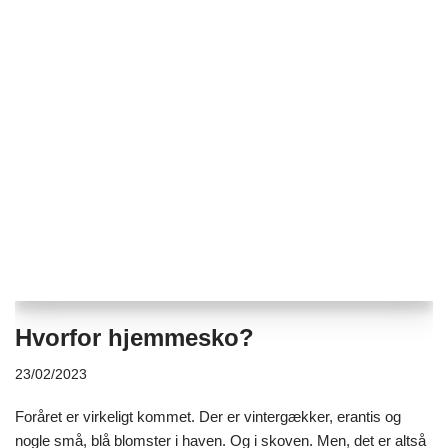
Hvorfor hjemmesko?
23/02/2023
Foråret er virkeligt kommet. Der er vintergækker, erantis og
nogle små, blå blomster i haven. Og i skoven. Men, det er altså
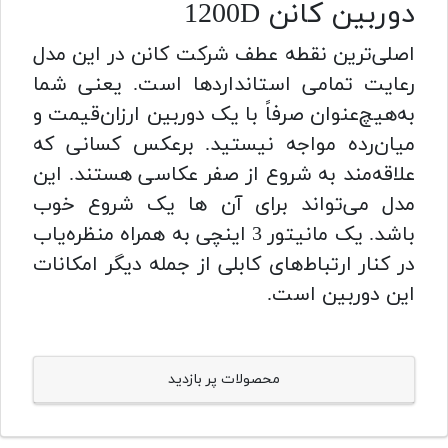
دوربین کانن 1200D
اصلی‌ترین نقطه عطف شرکت کانن در این مدل
رعایت تمامی استانداردها است. یعنی شما
به‌هیچ‌عنوان صرفاً با یک دوربین ارزان‌قیمت و
میان‌رده مواجه نیستید. برعکس کسانی که
علاقه‌مند به شروع از صفر عکاسی هستند. این
مدل می‌تواند برای آن ها یک شروع خوب
باشد. یک مانیتور 3 اینچی به همراه منظره‌یاب
در کنار ارتباط‌های کابلی از جمله دیگر امکانات
این دوربین است.
محصولات پر بازدید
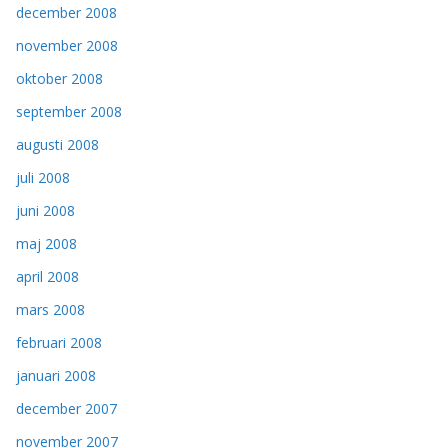
december 2008
november 2008
oktober 2008
september 2008
augusti 2008
juli 2008
juni 2008
maj 2008
april 2008
mars 2008
februari 2008
januari 2008
december 2007
november 2007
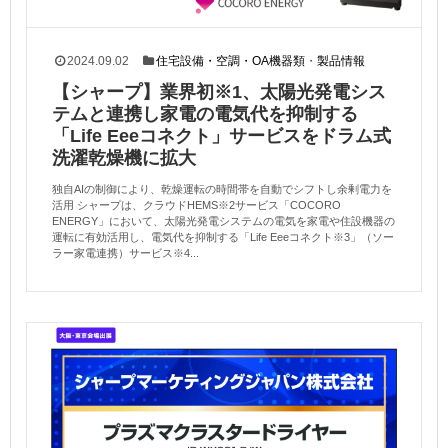
2024.09.02
住宅設備・空調・OA機器類
・
製品情報
【シャープ】業界初※1、太陽光発電シス
テムと連携し家電の電気代を抑制する
「Life Eeeコネクト」サービスをドラム式
洗濯乾燥機に拡大
独自AIの制御により、乾燥運転の時間帯を自動でシフトし余剰電力を
活用 シャープは、クラウドHEMS※2サービス「COCORO
ENERGY」において、太陽光発電システムの電気を家電や住設機器の
運転に有効活用し、電気代を抑制する「Life Eeeコネクト※3」（ソー
ラー家電連携）サービス※4...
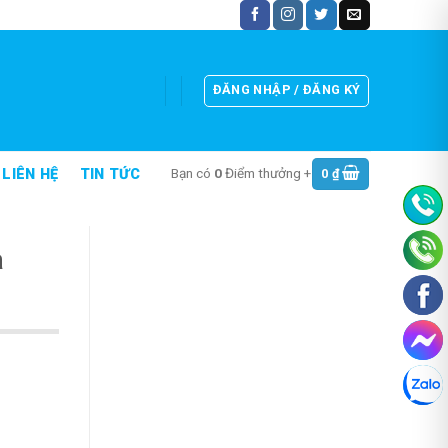
ĐĂNG NHẬP / ĐĂNG KÝ
Bạn có
0
Điểm thưởng +
0
₫
LIÊN HỆ
TIN TỨC
a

○ ○ ○ ○

Please list every line of the records that contains "کانن".

دوربین کانن 1200D
اصلی‌ترین نقطه عطف شرکت کانن در این مدل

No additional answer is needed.